## Exercise requirements
Copy the lines below verbatim, but only from the line containing "In order to click" through the end of the data.
══ Data records ══
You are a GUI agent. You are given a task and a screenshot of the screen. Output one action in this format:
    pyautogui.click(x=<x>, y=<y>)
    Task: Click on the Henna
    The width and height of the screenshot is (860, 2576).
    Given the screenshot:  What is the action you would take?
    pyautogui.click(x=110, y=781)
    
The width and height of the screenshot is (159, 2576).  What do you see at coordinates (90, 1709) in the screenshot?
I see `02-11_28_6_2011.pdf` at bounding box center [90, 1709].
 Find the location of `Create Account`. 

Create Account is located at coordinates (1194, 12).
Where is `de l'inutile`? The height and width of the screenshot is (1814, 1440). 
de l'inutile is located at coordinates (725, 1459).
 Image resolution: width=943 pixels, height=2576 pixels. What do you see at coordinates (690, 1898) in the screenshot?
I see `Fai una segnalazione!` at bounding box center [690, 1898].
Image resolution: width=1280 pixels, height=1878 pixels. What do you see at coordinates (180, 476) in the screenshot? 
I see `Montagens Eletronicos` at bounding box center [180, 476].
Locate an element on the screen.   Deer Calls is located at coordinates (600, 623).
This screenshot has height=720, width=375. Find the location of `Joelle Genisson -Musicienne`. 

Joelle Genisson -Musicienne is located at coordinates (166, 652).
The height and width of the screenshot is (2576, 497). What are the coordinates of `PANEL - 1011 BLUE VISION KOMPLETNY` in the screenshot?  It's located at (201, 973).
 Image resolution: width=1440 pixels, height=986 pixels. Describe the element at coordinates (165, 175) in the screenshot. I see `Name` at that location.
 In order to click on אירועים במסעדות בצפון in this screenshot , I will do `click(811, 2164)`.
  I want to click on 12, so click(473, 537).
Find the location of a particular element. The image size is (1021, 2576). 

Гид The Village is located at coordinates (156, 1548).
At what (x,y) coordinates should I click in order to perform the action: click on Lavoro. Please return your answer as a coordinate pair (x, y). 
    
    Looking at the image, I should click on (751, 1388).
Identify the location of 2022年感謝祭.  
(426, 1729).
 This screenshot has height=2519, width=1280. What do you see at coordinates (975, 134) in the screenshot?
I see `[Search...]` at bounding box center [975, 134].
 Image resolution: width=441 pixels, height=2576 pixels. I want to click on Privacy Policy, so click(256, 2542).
═══
## Task solution
 In order to click on אירועים במסעדות בצפון in this screenshot , I will do `click(811, 2164)`.
  I want to click on 12, so click(473, 537).
Find the location of a particular element. The image size is (1021, 2576). 

Гид The Village is located at coordinates (156, 1548).
At what (x,y) coordinates should I click in order to perform the action: click on Lavoro. Please return your answer as a coordinate pair (x, y). 
    
    Looking at the image, I should click on (751, 1388).
Identify the location of 2022年感謝祭.  
(426, 1729).
 This screenshot has height=2519, width=1280. What do you see at coordinates (975, 134) in the screenshot?
I see `[Search...]` at bounding box center [975, 134].
 Image resolution: width=441 pixels, height=2576 pixels. I want to click on Privacy Policy, so click(256, 2542).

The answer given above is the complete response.